Need help with my 212 channel!

Working on my own portfolio at the moment and made a few mistakes. My biggest one is starting my ISA in HL. I’m currently working on getting out of the funds in there and transferring over to 212 for the new year and I’m going to need help dumping that money into solid dividend stocks and ETFs

Any advice welcome, if you have a look at the videos you might get an idea of the direction I’m going and the mess I’m in and love to hear people’s thoughts.

I accidentally posted the link in another post so I don’t think the community is allowing me to post it again :confused:

Ill post a link to that post in a comment below



I just watched your video. Nice. It will be helpful to newbies to see the whole process of depositing funds and purchasing. A couple comments.

  1. I agree that dividend information will be nice to have in the app.

  2. You seemed to imply that the stamp duty on GSK would not have been charged if you had been buying within an ISA. In fact one always pays stamp duty.
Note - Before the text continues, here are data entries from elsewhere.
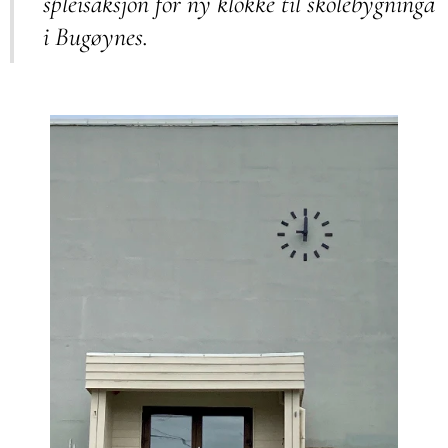
spleisaksjon for ny klokke til skolebygninga
i Bugøynes.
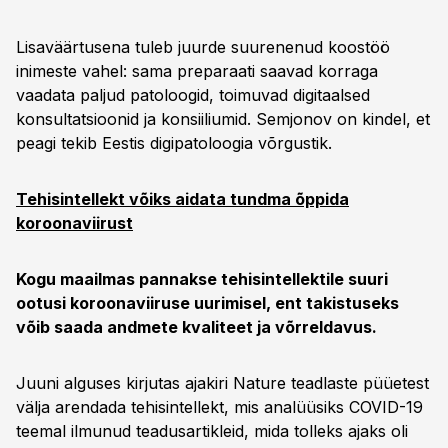
Lisaväärtusena tuleb juurde suurenenud koostöö
inimeste vahel: sama preparaati saavad korraga
vaadata paljud patoloogid, toimuvad digitaalsed
konsultatsioonid ja konsiiliumid. Semjonov on kindel, et
peagi tekib Eestis digipatoloogia võrgustik.
Tehisintellekt võiks aidata tundma õppida
koroonaviirust
Kogu maailmas pannakse tehisintellektile suuri
ootusi koroonaviiruse uurimisel, ent takistuseks
võib saada andmete kvaliteet ja võrreldavus.
Juuni alguses kirjutas ajakiri Nature teadlaste püüetest
välja arendada tehisintellekt, mis analüüsiks COVID-19
teemal ilmunud teadusartikleid, mida tolleks ajaks oli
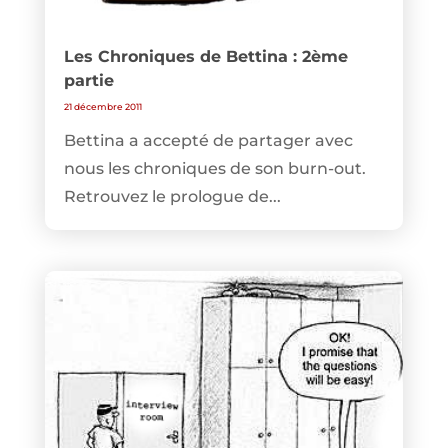
Les Chroniques de Bettina : 2ème
partie
21 décembre 2011
Bettina a accepté de partager avec
nous les chroniques de son burn-out.
Retrouvez le prologue de...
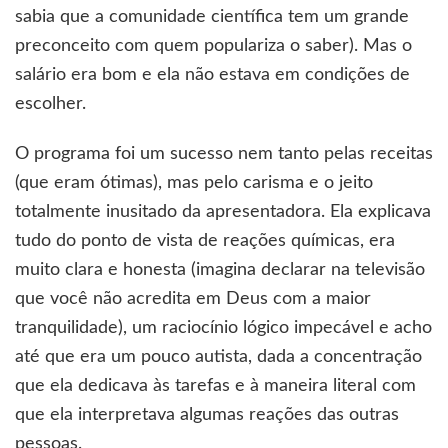
sabia que a comunidade científica tem um grande
preconceito com quem populariza o saber). Mas o
salário era bom e ela não estava em condições de
escolher.
O programa foi um sucesso nem tanto pelas receitas
(que eram ótimas), mas pelo carisma e o jeito
totalmente inusitado da apresentadora. Ela explicava
tudo do ponto de vista de reações químicas, era
muito clara e honesta (imagina declarar na televisão
que você não acredita em Deus com a maior
tranquilidade), um raciocínio lógico impecável e acho
até que era um pouco autista, dada a concentração
que ela dedicava às tarefas e à maneira literal com
que ela interpretava algumas reações das outras
pessoas.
  3. Why do you want to buy just before the ex-div date so as to capture the dividend? You will simply be getting a return of your own money and may have to pay dividend tax if you were to have > £2000 dividends in the year. All other things being equal, the share price will fall after the ex-div date by the value of the dividend that is no longer going to the share owner. So you are really just receiving back your own money, and maybe making it liable to tax. Personally, I prefer to buy when the stock has gone ex-div and its price is lower. (I may have made this point in another post. Apologies if I am repeating myself.)
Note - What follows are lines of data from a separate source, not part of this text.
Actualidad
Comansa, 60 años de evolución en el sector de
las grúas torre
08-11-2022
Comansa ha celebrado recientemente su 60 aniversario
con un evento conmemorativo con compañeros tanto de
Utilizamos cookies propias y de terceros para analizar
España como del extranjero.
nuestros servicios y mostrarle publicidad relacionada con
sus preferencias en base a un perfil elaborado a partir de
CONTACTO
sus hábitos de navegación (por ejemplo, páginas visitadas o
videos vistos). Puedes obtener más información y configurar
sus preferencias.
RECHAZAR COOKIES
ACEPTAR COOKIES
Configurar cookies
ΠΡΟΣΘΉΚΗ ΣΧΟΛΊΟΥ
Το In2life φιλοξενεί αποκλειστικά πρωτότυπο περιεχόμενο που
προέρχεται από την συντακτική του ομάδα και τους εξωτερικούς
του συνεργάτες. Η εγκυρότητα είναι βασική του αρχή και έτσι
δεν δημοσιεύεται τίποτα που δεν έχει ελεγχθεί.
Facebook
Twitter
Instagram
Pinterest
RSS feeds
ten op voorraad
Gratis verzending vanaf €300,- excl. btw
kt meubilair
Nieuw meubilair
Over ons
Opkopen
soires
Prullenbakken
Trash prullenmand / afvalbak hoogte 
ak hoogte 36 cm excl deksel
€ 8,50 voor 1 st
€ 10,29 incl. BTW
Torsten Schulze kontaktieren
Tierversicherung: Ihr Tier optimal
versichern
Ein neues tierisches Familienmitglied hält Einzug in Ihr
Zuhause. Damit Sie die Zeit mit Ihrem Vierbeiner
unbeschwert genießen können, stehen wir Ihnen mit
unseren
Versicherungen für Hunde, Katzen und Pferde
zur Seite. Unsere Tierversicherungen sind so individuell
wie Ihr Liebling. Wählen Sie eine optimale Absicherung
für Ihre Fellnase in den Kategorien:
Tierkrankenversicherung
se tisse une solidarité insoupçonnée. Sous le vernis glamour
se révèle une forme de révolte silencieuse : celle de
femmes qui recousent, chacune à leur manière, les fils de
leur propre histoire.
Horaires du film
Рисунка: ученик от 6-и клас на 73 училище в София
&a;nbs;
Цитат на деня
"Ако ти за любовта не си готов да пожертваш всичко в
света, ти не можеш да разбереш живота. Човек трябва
@Richard.W In theory the stock drops by the amount of its dividend, but the market doesn’t necessarily work this way. a large part of a stock price is investor opinion and sentiment. so while it may temporarily dip, you often see a rough small correction that finds a sort of happy midground before the next bit of news comes.


It’s simply that I haven’t had a dividend through 212 yet and I don’t know how it works. My whole channel revolves around me trying to build trust in 212 and gaining a dividend is a step closer to me moving away from HL.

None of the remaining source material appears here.